プロデューサーSIDE>>
「今日は、何だかエラい目に遭ったな……」
自宅へ向かう道すがら、俺は雪がちらつく空を見上げて溜息をついた。
「ふふ。大変でしたね、プロデューサー」
と、千早が隣で小さく笑う。
「笑い事じゃなかったんだぜ。アイツら、ここぞとばかりに豆ぶつけてきやがって」
アイツら、というのは、主に亜美真美、伊織、美希といった事務所の年少組である。
今日は節分だから、豆まきをしようではないか――という社長の掛け声で始まった豆まきは、開始から五分と経たぬうちにカオスの様相を呈しはじめた。
鬼のお面を付けたプロデューサーやスタッフが、アイドルから「鬼は外ー!」と豆をぶつけられる。まぁ、それだけなら、想定の範囲内である。

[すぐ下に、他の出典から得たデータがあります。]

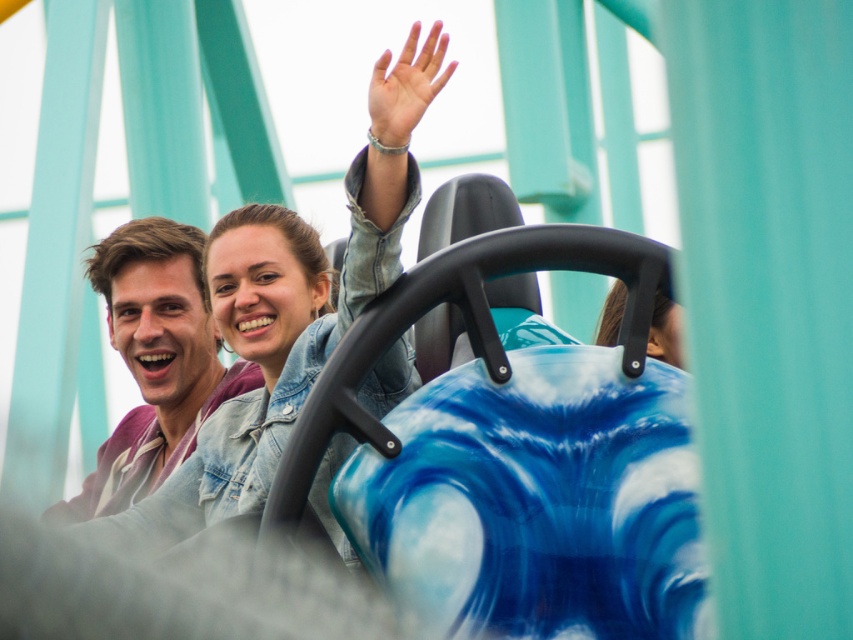 Question: Is denim jacket at upper center positioned behind matte purple shirt at left?

Choices:
 (A) yes
 (B) no

Answer: (B)

Question: Which of the following is the farthest from the observer?

Choices:
 (A) (163, 474)
 (B) (436, 72)

Answer: (A)

Question: Considering the relative positions of denim jacket at upper center and matte purple shirt at left in the image provided, where is denim jacket at upper center located with respect to matte purple shirt at left?

Choices:
 (A) left
 (B) right

Answer: (B)

Question: Which point is closer to the camera taking this photo?

Choices:
 (A) click(119, 342)
 (B) click(236, 336)

Answer: (B)

Question: Is denim jacket at upper center further to the viewer compared to matte purple shirt at left?

Choices:
 (A) no
 (B) yes

Answer: (A)

Question: Among these points, which one is farthest from the camera?

Choices:
 (A) (378, 150)
 (B) (144, 324)

Answer: (B) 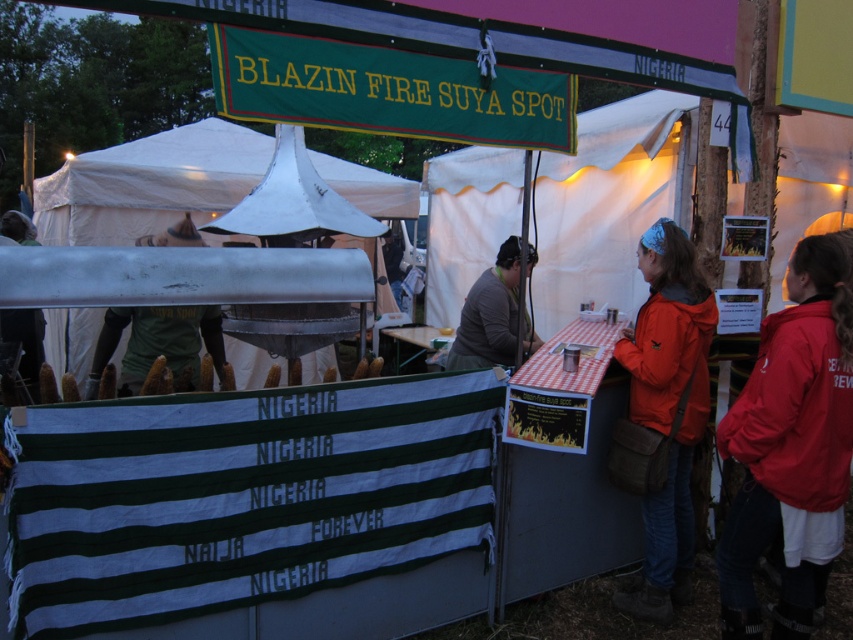 You are standing at the entrance of the food stall and want to find the white canvas tent at center. According to the coordinates provided in the Objects Description, in which direction should you look relative to your current position?

The white canvas tent at center is located at coordinates point (607, 204). Since the coordinate system typically has the origin at the bottom left corner, the tent is positioned to the right and above your current position at the entrance. Therefore, you should look towards the upper right direction from your current position.

You are a customer at the BLAZIN FIRE SUYA SPOT stall. You want to sit down to eat your meal. The metallic tent at center and the gray fabric at center are both in your view. Which one should you move towards to find a seating area?

The metallic tent at center is to the left of the gray fabric at center. Since the gray fabric at center is likely part of the stall structure, the metallic tent at center might be where seating is located. Move towards the metallic tent at center.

だが、床に撒き散らされた豆に足を取られて、春香が転倒。それに担当Pが巻き込まれるという二次被害が発生したところで、やよいを除く年少組に変なスイッチが入ってしまったらしく、豆まきというか豆ぶつけと言った方がよいような状況に陥り、俺たちは本気で逃げまどう羽目になった。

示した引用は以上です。